> **WHAT TO DO**: Every line below from the one containing "В двух километрах" through the one containing "отдельными особями, но" must be transcribed exactly. Omit all lines outside that stretch.

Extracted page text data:
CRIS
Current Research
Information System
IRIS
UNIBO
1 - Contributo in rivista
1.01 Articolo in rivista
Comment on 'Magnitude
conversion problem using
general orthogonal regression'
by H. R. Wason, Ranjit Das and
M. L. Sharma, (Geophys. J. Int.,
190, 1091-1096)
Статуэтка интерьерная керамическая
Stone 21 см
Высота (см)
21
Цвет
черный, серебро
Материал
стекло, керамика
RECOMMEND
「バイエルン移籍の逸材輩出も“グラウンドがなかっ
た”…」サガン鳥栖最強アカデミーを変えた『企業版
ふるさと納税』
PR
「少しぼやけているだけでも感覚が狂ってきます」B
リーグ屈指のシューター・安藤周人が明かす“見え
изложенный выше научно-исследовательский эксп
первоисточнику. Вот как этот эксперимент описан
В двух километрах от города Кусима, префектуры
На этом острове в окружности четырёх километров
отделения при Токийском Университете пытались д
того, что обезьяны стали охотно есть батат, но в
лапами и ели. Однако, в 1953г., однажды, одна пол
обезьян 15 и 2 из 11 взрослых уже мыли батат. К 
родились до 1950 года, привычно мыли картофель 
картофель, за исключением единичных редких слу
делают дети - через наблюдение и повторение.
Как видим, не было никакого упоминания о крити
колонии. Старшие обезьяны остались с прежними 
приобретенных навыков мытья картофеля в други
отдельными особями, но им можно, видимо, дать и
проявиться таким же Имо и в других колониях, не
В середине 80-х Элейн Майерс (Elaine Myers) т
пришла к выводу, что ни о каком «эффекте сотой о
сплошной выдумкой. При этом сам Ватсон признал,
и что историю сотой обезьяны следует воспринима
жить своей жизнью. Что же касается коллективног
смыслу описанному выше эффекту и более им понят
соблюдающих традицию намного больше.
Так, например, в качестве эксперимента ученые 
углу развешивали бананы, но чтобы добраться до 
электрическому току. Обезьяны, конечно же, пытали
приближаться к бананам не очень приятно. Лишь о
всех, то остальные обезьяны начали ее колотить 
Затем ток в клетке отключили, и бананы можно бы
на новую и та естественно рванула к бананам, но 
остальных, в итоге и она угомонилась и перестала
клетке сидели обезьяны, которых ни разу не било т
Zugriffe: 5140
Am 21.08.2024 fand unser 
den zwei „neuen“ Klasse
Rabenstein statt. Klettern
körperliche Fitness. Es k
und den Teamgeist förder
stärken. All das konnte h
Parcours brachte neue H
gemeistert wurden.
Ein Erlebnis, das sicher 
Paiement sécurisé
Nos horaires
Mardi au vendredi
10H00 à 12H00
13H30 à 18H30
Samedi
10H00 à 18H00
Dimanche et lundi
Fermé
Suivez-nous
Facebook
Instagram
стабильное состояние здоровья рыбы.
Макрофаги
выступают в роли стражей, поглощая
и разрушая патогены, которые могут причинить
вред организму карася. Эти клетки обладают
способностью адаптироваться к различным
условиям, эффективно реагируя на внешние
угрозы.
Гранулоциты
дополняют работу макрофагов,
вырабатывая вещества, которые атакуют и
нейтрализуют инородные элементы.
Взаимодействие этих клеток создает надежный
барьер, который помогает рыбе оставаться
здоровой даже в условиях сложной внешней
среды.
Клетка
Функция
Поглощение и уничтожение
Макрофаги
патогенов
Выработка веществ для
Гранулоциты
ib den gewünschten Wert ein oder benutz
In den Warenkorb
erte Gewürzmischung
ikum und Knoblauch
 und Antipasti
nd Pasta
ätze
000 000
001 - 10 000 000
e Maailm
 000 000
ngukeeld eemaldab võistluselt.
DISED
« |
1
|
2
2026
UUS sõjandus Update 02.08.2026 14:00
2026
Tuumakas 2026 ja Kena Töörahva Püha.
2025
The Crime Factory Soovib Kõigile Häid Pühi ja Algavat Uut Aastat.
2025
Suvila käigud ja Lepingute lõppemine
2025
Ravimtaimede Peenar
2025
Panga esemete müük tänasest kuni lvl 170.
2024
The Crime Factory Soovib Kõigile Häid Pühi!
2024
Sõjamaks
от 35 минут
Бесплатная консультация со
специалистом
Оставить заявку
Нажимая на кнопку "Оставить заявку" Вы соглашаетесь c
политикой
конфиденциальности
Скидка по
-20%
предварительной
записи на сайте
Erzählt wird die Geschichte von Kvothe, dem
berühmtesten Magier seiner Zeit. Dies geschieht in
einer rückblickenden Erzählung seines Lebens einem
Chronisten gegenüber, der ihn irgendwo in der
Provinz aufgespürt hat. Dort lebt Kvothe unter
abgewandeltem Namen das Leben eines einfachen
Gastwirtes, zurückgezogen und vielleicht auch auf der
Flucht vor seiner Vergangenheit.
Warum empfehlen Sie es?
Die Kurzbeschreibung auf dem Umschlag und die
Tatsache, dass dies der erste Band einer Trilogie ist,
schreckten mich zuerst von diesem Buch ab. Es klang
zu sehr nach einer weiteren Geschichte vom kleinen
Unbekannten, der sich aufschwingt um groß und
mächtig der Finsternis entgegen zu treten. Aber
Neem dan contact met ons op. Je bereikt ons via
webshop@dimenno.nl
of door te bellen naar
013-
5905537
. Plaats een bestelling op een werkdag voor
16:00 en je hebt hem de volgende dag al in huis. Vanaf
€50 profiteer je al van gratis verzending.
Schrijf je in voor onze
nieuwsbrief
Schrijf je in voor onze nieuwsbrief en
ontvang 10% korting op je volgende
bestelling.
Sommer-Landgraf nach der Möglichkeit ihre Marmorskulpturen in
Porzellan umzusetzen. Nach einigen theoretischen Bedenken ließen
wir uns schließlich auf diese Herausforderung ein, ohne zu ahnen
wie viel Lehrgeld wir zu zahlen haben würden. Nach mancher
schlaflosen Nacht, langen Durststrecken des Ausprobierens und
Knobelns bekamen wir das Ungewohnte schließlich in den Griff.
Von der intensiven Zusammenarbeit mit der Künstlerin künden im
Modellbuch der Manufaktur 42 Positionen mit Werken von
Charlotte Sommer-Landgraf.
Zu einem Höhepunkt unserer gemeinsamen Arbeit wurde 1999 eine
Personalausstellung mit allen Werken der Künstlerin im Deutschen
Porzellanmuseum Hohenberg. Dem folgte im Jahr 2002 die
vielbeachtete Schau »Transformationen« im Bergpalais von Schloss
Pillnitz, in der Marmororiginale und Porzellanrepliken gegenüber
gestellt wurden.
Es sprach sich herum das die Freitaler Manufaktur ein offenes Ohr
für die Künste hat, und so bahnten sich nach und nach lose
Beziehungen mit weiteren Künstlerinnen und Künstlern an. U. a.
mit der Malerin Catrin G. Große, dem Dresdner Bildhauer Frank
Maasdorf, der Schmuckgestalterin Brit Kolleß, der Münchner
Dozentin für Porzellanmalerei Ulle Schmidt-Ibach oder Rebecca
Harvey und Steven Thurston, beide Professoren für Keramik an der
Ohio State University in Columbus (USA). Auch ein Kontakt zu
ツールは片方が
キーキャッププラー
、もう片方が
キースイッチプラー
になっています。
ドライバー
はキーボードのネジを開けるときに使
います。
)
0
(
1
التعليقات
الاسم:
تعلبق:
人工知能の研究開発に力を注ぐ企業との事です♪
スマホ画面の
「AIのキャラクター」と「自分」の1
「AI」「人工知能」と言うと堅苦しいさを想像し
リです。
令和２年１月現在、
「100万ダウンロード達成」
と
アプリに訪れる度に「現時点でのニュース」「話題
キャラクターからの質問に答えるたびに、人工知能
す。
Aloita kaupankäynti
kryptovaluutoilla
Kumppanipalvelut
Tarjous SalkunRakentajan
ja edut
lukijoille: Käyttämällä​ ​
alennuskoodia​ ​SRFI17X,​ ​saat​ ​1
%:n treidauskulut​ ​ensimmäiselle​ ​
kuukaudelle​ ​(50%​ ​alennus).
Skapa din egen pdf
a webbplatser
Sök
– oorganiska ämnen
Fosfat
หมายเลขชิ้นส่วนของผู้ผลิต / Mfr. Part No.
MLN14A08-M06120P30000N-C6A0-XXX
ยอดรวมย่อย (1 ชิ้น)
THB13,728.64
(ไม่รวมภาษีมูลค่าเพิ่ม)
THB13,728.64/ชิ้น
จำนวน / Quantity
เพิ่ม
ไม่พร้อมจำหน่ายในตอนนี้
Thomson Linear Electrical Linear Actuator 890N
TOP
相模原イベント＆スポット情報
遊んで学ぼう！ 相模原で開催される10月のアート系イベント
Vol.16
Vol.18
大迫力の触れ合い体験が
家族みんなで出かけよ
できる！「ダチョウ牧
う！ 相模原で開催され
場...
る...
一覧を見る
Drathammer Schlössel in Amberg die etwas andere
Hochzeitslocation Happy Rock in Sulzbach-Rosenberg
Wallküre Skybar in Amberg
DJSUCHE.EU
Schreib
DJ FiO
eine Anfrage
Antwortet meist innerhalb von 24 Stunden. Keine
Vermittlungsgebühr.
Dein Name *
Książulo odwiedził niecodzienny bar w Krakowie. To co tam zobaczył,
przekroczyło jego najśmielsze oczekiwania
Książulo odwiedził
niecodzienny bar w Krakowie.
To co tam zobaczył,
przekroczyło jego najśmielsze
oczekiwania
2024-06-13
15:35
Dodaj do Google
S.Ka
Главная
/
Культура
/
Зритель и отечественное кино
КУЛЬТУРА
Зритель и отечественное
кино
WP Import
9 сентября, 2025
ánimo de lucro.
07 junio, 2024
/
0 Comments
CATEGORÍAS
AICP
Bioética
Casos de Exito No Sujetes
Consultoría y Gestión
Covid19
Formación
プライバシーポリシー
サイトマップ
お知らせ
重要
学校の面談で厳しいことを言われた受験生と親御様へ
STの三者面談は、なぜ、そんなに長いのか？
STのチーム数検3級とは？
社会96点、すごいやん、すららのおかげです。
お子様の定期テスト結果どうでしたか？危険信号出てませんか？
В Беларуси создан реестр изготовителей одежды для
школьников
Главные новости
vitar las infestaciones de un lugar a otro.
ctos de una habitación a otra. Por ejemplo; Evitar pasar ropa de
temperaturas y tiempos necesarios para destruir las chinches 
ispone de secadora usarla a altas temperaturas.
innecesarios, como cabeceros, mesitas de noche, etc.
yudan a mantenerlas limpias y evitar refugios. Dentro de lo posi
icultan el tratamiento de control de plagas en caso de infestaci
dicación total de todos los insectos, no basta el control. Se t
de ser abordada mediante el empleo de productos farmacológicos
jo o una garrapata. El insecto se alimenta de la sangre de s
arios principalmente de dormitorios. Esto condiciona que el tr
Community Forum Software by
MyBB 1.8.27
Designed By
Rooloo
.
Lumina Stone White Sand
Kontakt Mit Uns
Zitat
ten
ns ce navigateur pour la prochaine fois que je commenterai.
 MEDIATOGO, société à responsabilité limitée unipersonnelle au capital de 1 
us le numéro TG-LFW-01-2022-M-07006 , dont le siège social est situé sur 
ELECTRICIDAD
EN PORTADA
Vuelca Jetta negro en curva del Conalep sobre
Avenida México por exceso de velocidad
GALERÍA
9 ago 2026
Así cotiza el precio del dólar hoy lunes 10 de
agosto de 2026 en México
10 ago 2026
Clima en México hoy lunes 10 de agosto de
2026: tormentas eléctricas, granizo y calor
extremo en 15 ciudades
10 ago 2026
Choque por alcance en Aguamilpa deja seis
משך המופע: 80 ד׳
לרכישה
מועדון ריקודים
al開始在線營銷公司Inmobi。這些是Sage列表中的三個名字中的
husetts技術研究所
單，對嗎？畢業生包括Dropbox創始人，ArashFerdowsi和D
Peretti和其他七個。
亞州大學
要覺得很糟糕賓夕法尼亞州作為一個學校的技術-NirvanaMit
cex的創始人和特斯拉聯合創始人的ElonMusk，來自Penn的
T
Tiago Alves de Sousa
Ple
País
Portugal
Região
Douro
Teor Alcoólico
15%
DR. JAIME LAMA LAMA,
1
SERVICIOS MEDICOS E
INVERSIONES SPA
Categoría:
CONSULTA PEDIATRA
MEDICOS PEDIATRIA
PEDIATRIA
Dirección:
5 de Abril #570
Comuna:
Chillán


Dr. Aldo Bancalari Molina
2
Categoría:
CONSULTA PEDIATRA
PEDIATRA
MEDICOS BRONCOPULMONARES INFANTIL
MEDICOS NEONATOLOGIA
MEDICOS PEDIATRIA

> **EXERCISE ANSWER**:
В двух километрах от города Кусима, префектуры
На этом острове в окружности четырёх километров
отделения при Токийском Университете пытались д
того, что обезьяны стали охотно есть батат, но в
лапами и ели. Однако, в 1953г., однажды, одна пол
обезьян 15 и 2 из 11 взрослых уже мыли батат. К 
родились до 1950 года, привычно мыли картофель 
картофель, за исключением единичных редких слу
делают дети - через наблюдение и повторение.
Как видим, не было никакого упоминания о крити
колонии. Старшие обезьяны остались с прежними 
приобретенных навыков мытья картофеля в други
отдельными особями, но им можно, видимо, дать и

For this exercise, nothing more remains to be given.